The first thing that you’ll notice about A Scanner Darkly is the way that it was put together. This is a rotoscoped picture, meaning that every frame of live action filmed was drawn over by a team of animators. It’s not completely animation, but it mostly is. It gives the film a very unique look, and while it wouldn’t make a lot of sense to use it in a normal film, this isn’t a normal film. It’s about drug use and paranoia, and the delusions that the characters feel are represented more accurately in this rotoscoped setting.
On a more practical level, this type of film allows for potentially expensive scenes to be made just as cheaply as any others. For instance, the opening scene shows us one character, Charles (Rory Cochrane), covered in green bugs. They come out of his hair and other areas of his body, and even after he thinks he’s exterminated them, more appear. They even show up on his dog. Doing this with CGI would be much more expensive and look a whole lot worse. Done here, the bugs look as real as anything else in the film. A Scanner Darkly‘s budget was under $10 million, for the record.
The film follows the lives of five people, all of whom live in a society seemingly ruled by drugs. Their lives are, at least. The lead, assuming you are okay with calling him that, is a man named Bob Arctor (Keanu Reeves), who is an undercover cop but also a drug addict, addicted to something called Substance D. The “D” presumably stands for “death.” He lives with his friends, James Barris (Robert Downey, Jr.) and Ernie (Woody Harrelson), is dating a drug dealer named Donna (Winona Ryder), and occasionally interacts with the aforementioned Charles.
All of these lives are on display here. Bob, working undercover by putting on a suit which allows him to hide his true identity, is tasked with intently watching his own house in very invasive methods. Barris is trying to get his own friends arrested for some reason. Ernie and Charles seem too doped up to even think properly. And Donna doesn’t like to be touched, citing that she’s done way too much cocaine.
I think A Scanner Darkly is a cautionary tale, but not just about drugs — though it most certainly is that. It also talks about paranoia and about invasive surveillance. There’s more to the film than initially meets the eyes, as is the case with most of Phillip K. Dick’s stories. This may be one of the most faithful adaptations of his stories, actually, and is as dark and strangely funny as the book. And it’s also really sad, just like real life drug abuse generally is.

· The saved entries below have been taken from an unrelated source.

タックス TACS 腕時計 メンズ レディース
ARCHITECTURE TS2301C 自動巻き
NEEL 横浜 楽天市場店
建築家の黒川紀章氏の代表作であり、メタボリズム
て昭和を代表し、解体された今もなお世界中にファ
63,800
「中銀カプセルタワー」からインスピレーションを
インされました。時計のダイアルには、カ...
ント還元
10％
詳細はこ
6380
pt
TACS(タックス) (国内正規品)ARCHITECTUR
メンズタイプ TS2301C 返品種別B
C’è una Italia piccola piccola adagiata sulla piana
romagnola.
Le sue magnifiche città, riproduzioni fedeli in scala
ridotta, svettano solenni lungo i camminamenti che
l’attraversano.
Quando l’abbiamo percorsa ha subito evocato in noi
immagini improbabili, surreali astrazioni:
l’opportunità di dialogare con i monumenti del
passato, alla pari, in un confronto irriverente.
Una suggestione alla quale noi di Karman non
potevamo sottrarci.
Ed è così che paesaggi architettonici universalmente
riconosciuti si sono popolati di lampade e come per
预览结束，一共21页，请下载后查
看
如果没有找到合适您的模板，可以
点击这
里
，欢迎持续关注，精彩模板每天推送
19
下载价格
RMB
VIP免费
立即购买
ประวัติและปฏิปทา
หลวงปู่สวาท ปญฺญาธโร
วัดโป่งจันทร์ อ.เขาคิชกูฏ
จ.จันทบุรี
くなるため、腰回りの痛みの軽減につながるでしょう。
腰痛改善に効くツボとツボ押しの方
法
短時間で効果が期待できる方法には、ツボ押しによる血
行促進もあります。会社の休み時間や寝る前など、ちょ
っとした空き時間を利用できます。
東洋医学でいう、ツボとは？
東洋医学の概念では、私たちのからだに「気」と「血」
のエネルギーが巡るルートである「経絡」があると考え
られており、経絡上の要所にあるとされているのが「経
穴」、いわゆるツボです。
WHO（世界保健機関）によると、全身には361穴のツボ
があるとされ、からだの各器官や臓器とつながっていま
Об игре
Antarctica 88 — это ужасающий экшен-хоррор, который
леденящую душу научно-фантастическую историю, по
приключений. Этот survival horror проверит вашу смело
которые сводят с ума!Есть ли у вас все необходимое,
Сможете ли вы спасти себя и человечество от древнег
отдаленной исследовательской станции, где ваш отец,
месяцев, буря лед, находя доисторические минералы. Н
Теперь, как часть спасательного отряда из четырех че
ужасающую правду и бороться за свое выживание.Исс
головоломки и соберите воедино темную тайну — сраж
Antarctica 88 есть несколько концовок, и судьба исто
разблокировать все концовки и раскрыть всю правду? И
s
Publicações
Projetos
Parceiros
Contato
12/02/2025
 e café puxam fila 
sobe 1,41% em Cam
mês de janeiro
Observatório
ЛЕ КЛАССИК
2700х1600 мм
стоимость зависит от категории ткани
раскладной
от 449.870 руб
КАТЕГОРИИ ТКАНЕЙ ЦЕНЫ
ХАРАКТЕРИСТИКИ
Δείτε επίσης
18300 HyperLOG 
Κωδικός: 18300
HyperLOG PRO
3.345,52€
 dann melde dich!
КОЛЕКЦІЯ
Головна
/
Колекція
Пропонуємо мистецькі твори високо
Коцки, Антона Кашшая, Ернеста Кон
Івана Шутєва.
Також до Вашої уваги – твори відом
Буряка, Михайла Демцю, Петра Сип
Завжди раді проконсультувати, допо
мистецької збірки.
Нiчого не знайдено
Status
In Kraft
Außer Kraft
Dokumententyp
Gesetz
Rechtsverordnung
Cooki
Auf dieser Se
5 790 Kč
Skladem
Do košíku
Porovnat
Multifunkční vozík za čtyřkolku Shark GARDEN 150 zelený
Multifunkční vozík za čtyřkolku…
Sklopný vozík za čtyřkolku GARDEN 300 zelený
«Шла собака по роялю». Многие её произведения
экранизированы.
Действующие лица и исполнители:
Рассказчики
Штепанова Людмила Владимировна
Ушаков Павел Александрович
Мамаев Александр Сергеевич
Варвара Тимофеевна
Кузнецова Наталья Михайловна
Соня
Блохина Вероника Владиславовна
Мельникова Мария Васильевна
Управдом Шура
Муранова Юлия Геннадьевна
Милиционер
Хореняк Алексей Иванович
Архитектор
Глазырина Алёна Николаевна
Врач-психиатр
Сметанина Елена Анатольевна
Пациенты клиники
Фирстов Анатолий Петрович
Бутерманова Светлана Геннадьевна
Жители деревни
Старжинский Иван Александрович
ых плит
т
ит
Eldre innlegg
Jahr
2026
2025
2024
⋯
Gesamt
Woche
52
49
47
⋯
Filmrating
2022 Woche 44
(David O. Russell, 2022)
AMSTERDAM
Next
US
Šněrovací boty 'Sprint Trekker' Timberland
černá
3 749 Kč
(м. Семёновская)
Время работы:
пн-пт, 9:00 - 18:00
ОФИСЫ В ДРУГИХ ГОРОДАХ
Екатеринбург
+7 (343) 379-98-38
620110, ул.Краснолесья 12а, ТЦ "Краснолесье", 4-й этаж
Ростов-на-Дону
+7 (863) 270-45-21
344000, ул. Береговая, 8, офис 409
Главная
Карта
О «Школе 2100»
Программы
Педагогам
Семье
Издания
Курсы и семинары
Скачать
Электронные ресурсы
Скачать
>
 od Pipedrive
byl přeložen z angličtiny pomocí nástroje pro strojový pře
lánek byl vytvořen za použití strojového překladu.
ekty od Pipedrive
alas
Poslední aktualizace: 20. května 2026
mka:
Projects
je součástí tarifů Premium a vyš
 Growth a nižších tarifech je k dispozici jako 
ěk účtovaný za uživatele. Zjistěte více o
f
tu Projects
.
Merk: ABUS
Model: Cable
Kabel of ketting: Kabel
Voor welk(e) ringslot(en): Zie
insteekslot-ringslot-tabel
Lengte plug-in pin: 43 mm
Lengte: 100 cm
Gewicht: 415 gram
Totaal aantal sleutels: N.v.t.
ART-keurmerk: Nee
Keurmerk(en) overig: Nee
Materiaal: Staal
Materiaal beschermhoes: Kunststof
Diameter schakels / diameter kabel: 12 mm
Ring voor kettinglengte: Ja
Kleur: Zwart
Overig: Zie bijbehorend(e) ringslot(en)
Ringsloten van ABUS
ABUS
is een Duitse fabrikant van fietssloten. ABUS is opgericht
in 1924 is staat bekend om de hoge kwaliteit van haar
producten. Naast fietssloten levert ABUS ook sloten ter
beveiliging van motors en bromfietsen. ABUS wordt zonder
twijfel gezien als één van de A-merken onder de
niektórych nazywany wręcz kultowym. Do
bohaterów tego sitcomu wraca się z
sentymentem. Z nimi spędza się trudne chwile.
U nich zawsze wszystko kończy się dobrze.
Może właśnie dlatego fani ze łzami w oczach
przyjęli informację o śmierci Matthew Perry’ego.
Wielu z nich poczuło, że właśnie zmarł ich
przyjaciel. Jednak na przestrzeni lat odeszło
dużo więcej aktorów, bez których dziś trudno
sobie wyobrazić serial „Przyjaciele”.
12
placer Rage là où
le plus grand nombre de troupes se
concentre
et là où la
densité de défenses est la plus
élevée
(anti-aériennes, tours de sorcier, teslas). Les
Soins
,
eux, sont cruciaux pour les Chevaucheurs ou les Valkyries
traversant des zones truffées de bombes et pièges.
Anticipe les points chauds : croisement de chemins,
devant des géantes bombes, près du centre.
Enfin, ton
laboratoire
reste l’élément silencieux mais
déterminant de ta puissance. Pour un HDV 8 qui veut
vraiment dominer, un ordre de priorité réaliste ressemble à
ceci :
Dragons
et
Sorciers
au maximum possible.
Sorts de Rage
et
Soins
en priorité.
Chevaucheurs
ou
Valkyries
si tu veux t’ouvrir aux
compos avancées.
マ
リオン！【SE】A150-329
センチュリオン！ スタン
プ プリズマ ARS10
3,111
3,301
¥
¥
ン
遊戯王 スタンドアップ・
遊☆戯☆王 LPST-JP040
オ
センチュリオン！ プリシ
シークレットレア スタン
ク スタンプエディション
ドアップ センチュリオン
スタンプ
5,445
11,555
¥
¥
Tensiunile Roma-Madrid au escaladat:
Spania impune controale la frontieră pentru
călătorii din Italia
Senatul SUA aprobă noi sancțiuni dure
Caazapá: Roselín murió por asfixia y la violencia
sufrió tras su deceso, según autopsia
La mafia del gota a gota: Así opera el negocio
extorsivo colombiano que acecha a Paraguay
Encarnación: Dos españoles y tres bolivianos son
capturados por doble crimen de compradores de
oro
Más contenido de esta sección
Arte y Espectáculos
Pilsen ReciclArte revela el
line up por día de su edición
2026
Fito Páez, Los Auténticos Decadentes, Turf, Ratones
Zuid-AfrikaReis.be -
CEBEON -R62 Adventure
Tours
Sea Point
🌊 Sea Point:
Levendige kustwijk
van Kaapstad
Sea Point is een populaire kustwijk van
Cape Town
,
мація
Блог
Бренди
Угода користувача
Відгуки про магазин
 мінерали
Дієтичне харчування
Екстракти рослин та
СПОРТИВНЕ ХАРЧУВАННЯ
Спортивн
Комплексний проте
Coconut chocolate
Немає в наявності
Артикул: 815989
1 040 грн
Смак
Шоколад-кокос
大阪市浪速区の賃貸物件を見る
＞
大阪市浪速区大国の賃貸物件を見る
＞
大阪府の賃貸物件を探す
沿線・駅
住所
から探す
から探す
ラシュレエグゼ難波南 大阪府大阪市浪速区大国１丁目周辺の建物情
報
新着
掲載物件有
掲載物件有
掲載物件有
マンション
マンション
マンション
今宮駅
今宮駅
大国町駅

There are a couple of fun reveals along the way, which is always an enjoyable thing to see. I don’t think the film did as much with the reveals as it probably could have, but what was done here is effective, if a bit predictable. There’s one that I’m thinking of that comes right at the end that I figured out fairly early on, although at the time I dismissed that as being too easy. Turns out, it wasn’t. If a character is seen only in a mask, it has to be because the film is trying to hide that character’s identity. The film isn’t quite as smart as it likes to think it is.
A Scanner Darkly does try to balance humor and sadness. The random outbursts by these drug addicts can be funny, particularly the antics of Harrelson’s character and Cochrane’s being afraid of his own shadow, but I was constantly wondering whether or not that’s something we should be laughing at. Should we find what has become a mental illness — a destroyed brain thanks to these drugs is basically the same thing — funny? No, I don’t think so. But I laughed anyway, despite the characters’ situations being tragic.
You grow to like most of these characters. They’re charming, endearing, and generally good people. It’s the drug that’s the enemy, not them. And when it affects them, which it often does, we pity them — even though we sometimes laugh at what they do. It’s tragic and unfortunate and the film is very effective at warning of the dangers of drugs — for the one or two people who don’t know that they’re dangerous and actually care that they are.
Is is a bad thing to say that it’s Keanu Reeves’ performance that carries the film? It does, although how much came from Reeves and how much was done by the animators is left up to your imagination. I don’t dislike Reeves as an actor, actually, although he has far from the greatest range in the world. He does a fine job here, as do each of the other actors. But, again, I’m not sure how much was them and how much was put in by the animation team. They’re the real stars of the visual experience that is A Scanner Darkly.
Here is a movie that is all about the visuals and the message, with individual story elements going by the wayside. They’re still there, but they’re far less prominent than they would be in most films. It doesn’t matter. The rotoscoping always gives you something interesting to look at, and the drug abuse, government surveillance, and all of the little details that make up the film will keep your mind from wandering. It’s not a film for everyone, but A Scanner Darkly gets a recommendation from me.